Getting no response, he looked ahead, picked out an opening in the direction the deer was traveling, and killed it with one round from his single-shot .243 when it stepped into that space. That woke his dad up.

“He asked me like eight times, are you sure it had horns,” Chase said. “I kept telling him yes.”

“He was like, yeah dad, it had a big rack. I was like yeah, right,” Patriuck said. “Then when we walked up to it I was like, wow.

“I was extremely proud that he was able to do everything right on his own, though. It was cool to me that he wanted to stay and hunt all morning anyway, when he could have said he wanted to go back to camp because he was cold or hungry or whatever. And then to do everything right, just like he was taught, that was the neatest thing.”

They called John back at camp and he came and helped drag the deer out of the woods.

Now, all three deer are headed for the wall.

Patrick is having just the rack from his buck put on a plaque.

John and Chase are getting full shoulder mounts, though.

Making space for them on the wall is going to require a little re-arranging, John said.
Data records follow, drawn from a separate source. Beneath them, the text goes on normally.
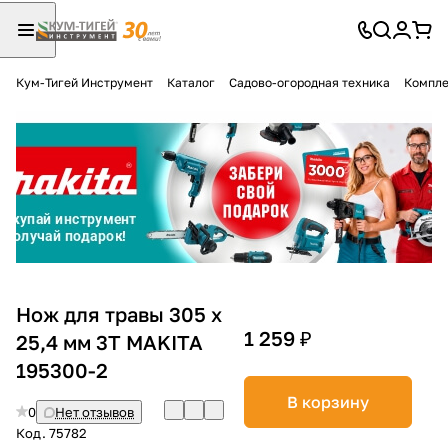
Кум-Тигей Инструмент
Каталог
Садово-огородная техника
Компле
Для клиентов всех банков
Разбейте
оплату
на части
без переплат
График платежей
Нож для травы 305 х
1 259 ₽
25,4 мм 3T MAKITA
195300-2
Сегодня
25
%
В корзину
0
Нет отзывов
Код.
75782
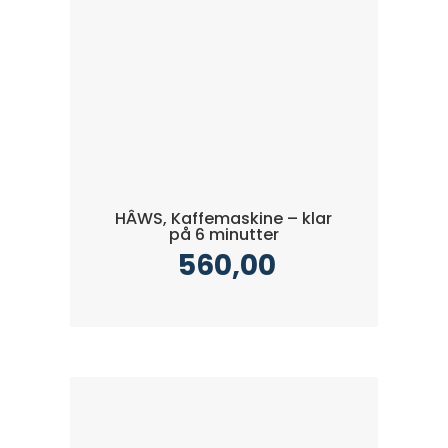
HÂWS, Kaffemaskine – klar
på 6 minutter
560,00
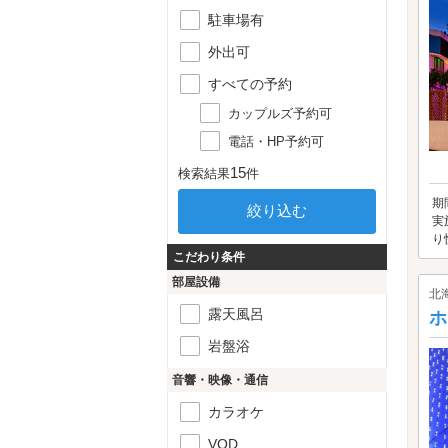
駐車場有
外出可
すべての予約
カップルズ予約可
電話・HP予約可
15
検索結果
件
期
実
り
こだわり条件
部屋設備
北
露天風呂
ホ
岩盤浴
音響・映像・通信
カラオケ
VOD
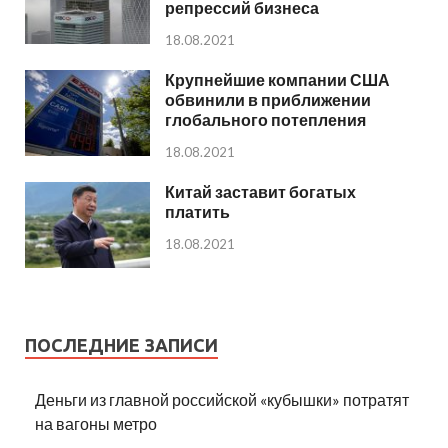
репрессий бизнеса
18.08.2021
Крупнейшие компании США
обвинили в приближении
глобального потепления
18.08.2021
Китай заставит богатых
платить
18.08.2021
ПОСЛЕДНИЕ ЗАПИСИ
Деньги из главной российской «кубышки» потратят
на вагоны метро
Space is getting scarce.

“I keep telling Karen we might need an addition,” he said with a laugh.

He doesn’t think he’ll get it. But that’s OK, he said.

This season was special enough on its own.
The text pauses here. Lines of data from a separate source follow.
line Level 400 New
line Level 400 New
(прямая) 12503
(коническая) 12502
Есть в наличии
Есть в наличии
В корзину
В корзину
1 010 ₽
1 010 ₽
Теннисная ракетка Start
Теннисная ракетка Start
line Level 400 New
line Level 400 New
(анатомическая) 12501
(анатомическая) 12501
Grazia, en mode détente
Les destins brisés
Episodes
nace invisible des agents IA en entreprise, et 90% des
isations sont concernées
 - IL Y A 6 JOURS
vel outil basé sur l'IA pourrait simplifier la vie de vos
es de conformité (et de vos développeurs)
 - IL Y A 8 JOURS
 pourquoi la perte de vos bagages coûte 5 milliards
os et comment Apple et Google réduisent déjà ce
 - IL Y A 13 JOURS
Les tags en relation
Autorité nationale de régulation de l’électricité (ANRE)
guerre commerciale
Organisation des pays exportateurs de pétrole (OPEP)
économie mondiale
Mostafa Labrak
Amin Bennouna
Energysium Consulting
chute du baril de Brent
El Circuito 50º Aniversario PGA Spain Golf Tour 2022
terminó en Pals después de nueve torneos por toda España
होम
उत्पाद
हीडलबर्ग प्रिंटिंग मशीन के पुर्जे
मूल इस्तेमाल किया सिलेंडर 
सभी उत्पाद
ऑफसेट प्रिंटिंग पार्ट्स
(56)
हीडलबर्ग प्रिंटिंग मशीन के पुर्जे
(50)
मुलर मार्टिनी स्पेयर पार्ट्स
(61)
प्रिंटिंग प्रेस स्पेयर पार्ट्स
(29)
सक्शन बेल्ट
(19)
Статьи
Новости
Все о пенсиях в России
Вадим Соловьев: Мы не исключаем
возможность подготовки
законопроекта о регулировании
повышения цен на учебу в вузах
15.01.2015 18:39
“It will never be beat,” he said.

Another great deer hunting story

A mentored youth hunter scored in deer season.

Eleven-year-old Madilyn Zurich of North Huntingdon with the 6-point buck she took with a crossbow this deer season. With her is her father Ed.

Speaking of special deer…

There have been a lot of deer killed out of the Larimer Buckhorn camp in Tidioute over the years.

But this one was a first.

Eleven-year-old Madilyn Zurich of North Huntingdon killed a 6-point buck there on Nov. 4 while accompanied by her father, Ed. She was equipped with a Wicked Ridge crossbow.

She spotted the deer at about 8:30, when it was about 110 yards away. Slowly, it came closer and closer, headed for the decoy they had out.

“It’s a buck,” she whispered to her dad. “He’s not huge, he’s not small, but I’m gonna shoot this one.”

When it got to 20 yards and turned broadside, she did, making a perfect shot. The deer went only about 80 yards.

And just like that, Madilyn had her first deer ever.

Her mother Jean, grandparents and cousins were all in camp to help her celebrate. They made a big deal of it, of course.

But her buck is even more special than perhaps she realizes.

A lot of people have hunted from the family camp, men and women. They’ve taken a lot of deer.

“But she was the first female and first one in 73 years of the hunting lodge to get a deer with a bow,” said her grandmother, Marilyn Colinear. “Needless to say, we were all excited to see history being made.”